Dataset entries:
BEGIN
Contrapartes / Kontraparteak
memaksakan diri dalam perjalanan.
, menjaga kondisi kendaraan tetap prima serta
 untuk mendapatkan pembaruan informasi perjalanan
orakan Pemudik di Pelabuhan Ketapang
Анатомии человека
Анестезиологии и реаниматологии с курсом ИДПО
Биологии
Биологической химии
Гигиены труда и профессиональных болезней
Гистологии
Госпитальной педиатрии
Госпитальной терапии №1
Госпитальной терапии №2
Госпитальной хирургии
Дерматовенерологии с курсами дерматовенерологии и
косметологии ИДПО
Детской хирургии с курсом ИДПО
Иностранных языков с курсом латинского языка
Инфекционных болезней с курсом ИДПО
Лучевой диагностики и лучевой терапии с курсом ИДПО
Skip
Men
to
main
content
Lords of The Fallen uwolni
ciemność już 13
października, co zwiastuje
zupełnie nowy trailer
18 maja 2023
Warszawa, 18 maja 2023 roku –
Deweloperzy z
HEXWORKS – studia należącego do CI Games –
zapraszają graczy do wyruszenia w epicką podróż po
END
BEGIN
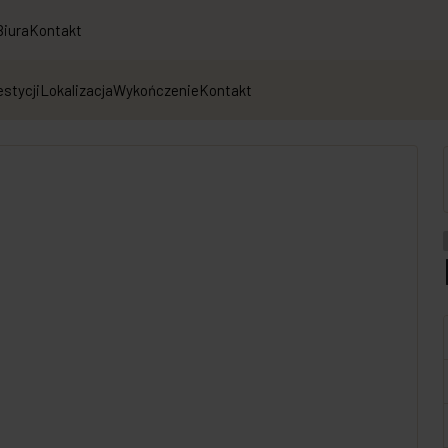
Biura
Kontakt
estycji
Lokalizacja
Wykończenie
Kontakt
END
Return all lines of the data in which the string "терапии" appears.

Solution to the exercise
Госпитальной терапии №1
Госпитальной терапии №2
Лучевой диагностики и лучевой терапии с курсом ИДПО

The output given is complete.